“Christ, not the priest, not anyone else, is the centre”
A great article from an interview with Dom Alcuin Reid, from over at NLM. Some highlights:
“But why are bodily gestures or, generally, the way in which a priest celebrates the Mass important for the life of the Church? Isn’t Faith, aren’t good works more important?
Faith and good works are not disembodied. We are body and soul together in this life and we discipline and train our bodies for so many things, for sport, athletics, and so on.We must discipline and train our bodies also spiritually. As in certain circumstances we would behave with our bodies with respect and attention towards other people, so when we come for Christ in the liturgy, we too have certain bodily gestures.
It is very unusual for us in our modern culture to kneel. But to kneel in the presence of Christ in the liturgy tells us that we are doing something not usual, it speaks to us. To genuflect, to bow profoundly, to sing the Church’s chant in a disciplined way, all these things remind us physically that we are doing something different to a normal way of behaving, relaxing. So, too, the Church’s liturgical vesture reminds us that this is not a priest, a human person that is doing his thing.

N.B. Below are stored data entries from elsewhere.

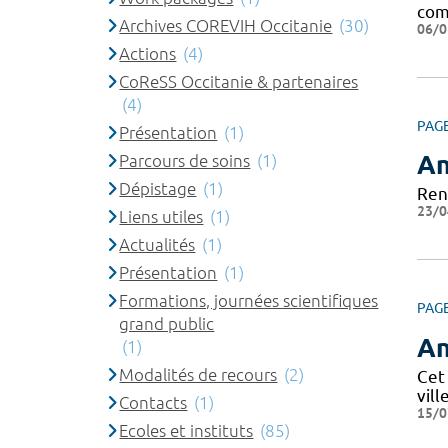
com
Archives COREVIH Occitanie
(30)
06/0
Actions
(4)
CoReSS Occitanie & partenaires
(4)
PAG
Présentation
(1)
An
Parcours de soins
(1)
Dépistage
(1)
Ren
23/0
Liens utiles
(1)
Actualités
(1)
Présentation
(1)
Formations, journées scientifiques
PAG
grand public
An
(1)
Modalités de recours
(2)
Cet
vill
Contacts
(1)
15/0
Ecoles et instituts
(85)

He is doing Church’s thing, he is putting on Christ, which is symbolised by the vestments.
These things are not part of Divine Law themselves, they are human traditions coming out of love and worship for the Church. They are not absolute, but they are tried and tested means of expressing our Faith and worship.”
Also, this:
“The Mass is not entertainment, it’s worship, so what we need to do for young people is not provide an imitation of the culture we think they might like, but to introduce them to the person of Christ active in the liturgy. The Mass is boring if I look at it as some form of stimulation which must keep me entertained. The Mass is not boring if I enter into it as encounter with, communication with the person of Christ to whom I give all that I can and who gives me all that I need.”